It is no secret that I melt over flirts. Turn red, green and blue and all other colours on the map, laugh loud and hard [which for me is the equivalent of giggling coz … eh .. well, I rarely lol. Mostly I just collapse in silent laughter which makes my shoulders wiggle. I will be seen sitting in a chair grasping my tummy, with tears in my ears and my blouse vibrating. My office mate recently warned that I will soon explode. So when I literally lol, just know you have thoroughly hit the spot. No, not that spot.
And to clarify, when I laugh, it is not always because your lines are working. Sometimes, I laugh because I cannot believe you just said what you just said with a straight face. I mean when a boy says ‘I neeed inspiration to finish writing this novel. My wife has done her job faithfully for years, but now I need new muse, and I just know you would be ideal. You came to me in a vision, three days ago, and your name fulfills my destiny. You have a very fortunate name, adding sparkles of crystal to the world. And you see, I am a lover of all things beautiful.”
And he said that without breaking a sweat. How now?
Anyway. It has also come to my attention that I am taken for a flirt. I won’t deny it anymore, just know that in my mind, I am not. So the next task becomes how to deal with said flirts without digging oil wells with my laughter and map-drawing.
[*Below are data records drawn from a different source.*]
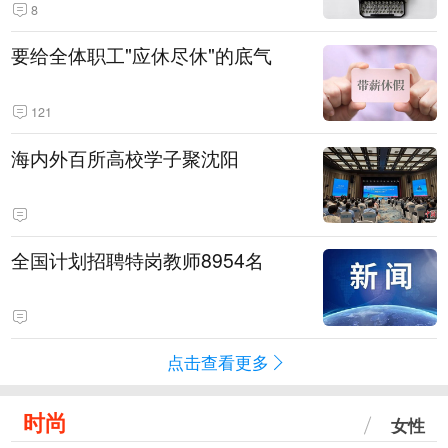
8
要给全体职工"应休尽休"的底气
121
海内外百所高校学子聚沈阳
全国计划招聘特岗教师8954名
点击查看更多
时尚
女性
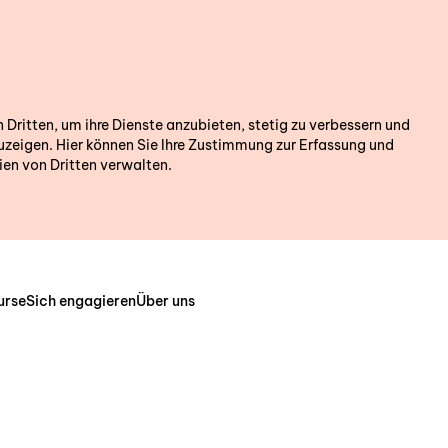
Wir sind für
ritten, um ihre Dienste anzubieten, stetig zu verbessern und
zeigen. Hier können Sie Ihre Zustimmung zur Erfassung und
en von Dritten verwalten.
Gerne beantworten w
Geben Sie die Postle
Wohnortes (im Kanto
können wir Sie direk
urse
Sich engagieren
Über uns
Fachstelle in Ihrer 
PLZ oder Woh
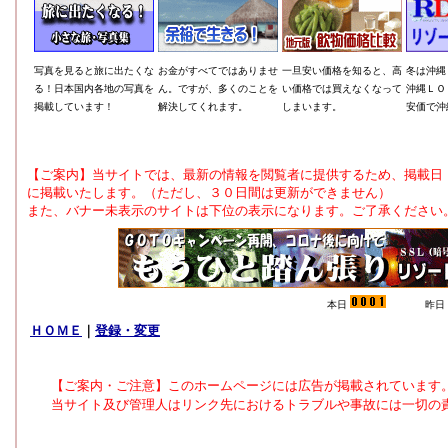
【ご案内】当サイトでは、最新の情報を閲覧者に提供するため、掲載日
に掲載いたします。（ただし、３０日間は更新ができません）
また、バナー未表示のサイトは下位の表示になります。ご了承ください
本日
昨日
ＨＯＭＥ
｜
登録・変更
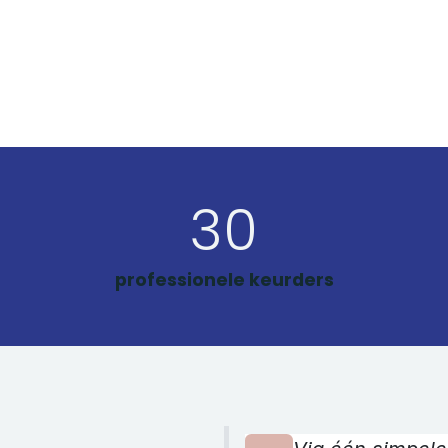
30
professionele keurders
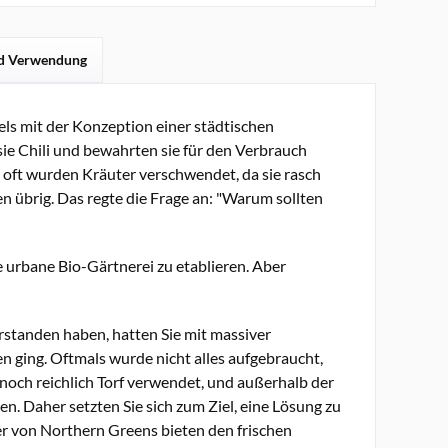
d Verwendung
ls mit der Konzeption einer städtischen
 sie Chili und bewahrten sie für den Verbrauch
 oft wurden Kräuter verschwendet, da sie rasch
 übrig. Das regte die Frage an: "Warum sollten
e urbane Bio-Gärtnerei zu etablieren. Aber
erstanden haben, hatten Sie mit massiver
ging. Oftmals wurde nicht alles aufgebraucht,
 noch reichlich Torf verwendet, und außerhalb der
n. Daher setzten Sie sich zum Ziel, eine Lösung zu
ter von Northern Greens bieten den frischen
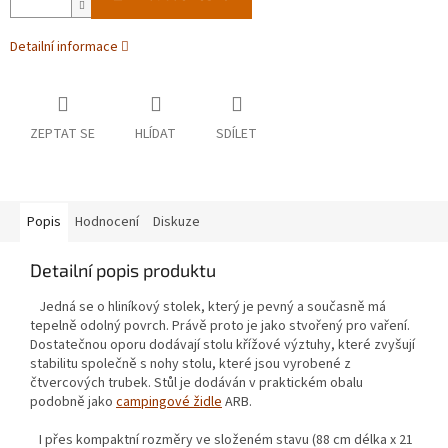
Detailní informace
ZEPTAT SE
HLÍDAT
SDÍLET
Popis
Hodnocení
Diskuze
Detailní popis produktu
Jedná se o hliníkový stolek, který je pevný a současně má
tepelně odolný povrch. Právě proto je jako stvořený pro vaření.
Dostatečnou oporu dodávají stolu křížové výztuhy, které zvyšují
stabilitu společně s nohy stolu, které jsou vyrobené z
čtvercových trubek. Stůl je dodáván v praktickém obalu
podobně jako
campingové židle
ARB.
I přes kompaktní rozměry ve složeném stavu (88 cm délka x 21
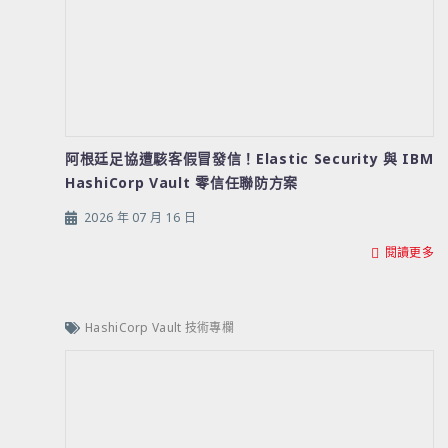
阿根廷足協遭駭客假冒發信！Elastic Security 與 IBM
HashiCorp Vault 零信任聯防方案
2026 年 07 月 16 日
閱讀更多
HashiCorp Vault 技術專欄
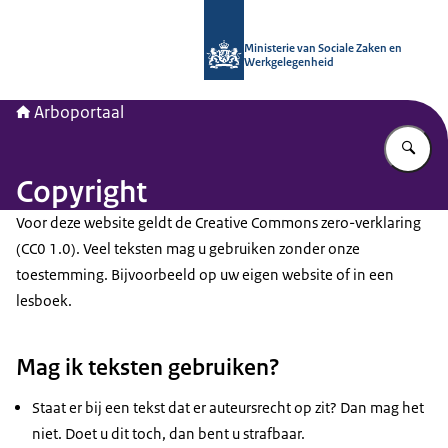
Naar de homepage van Arboportaal
Ministerie van Sociale Zaken en
Werkgelegenheid
Arboportaal
Vu
Copyright
Voor deze website geldt de Creative Commons zero-verklaring
(CC0 1.0). Veel teksten mag u gebruiken zonder onze
toestemming. Bijvoorbeeld op uw eigen website of in een
lesboek.
Mag ik teksten gebruiken?
Staat er bij een tekst dat er auteursrecht op zit? Dan mag het
niet. Doet u dit toch, dan bent u strafbaar.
And thank God for the beautiful boys in my life who give me lessons.
According to the main boy, flirting is a game, and it’s fun. It’s also a challenge, and a chase. So, no, you can’t shoo off a tease by saying ‘Don’t flirt with me.’ That’s about as effective as saying “Down Toro” to a bull while wearing a burgundy bandanna.
The trick is, according to my boy, to anti-tease. Tantalise and quell at the same time. Sample this.
Flirt: You are so sweet…
Reply: Chunga meno, I’m bad for your teeth/ I’m what your dentist warned you about.
Flirt: I will give you a massage…
Reply: Really, can you really outdo the pro…
Flirt: I’m randy but I can’t call my girl because sometimes I need more than sex, I need to have my mind engaged.
Reply: I can call her for you. And baibe all I offer is sex
Flirt: Yes I was asleep but I don’t mind you waking me up babie
Reply: Don’t worry my alarm clock is loud…
Ok that last one fell a little short of context, but you get the idea. How I love this boy. **Grin**
So from now on, no more giggling and lolling and swiftly changing the subject. From now on, this girl is on the offense. **Rubbing hands together** Twende kazi **wink**
11 thoughts on “Anti-flirt 101”
was here. Ahem 🙂
Why would anyone mind a lil bit of flirt!!! I think Anti-Flirt is such a kill-joy!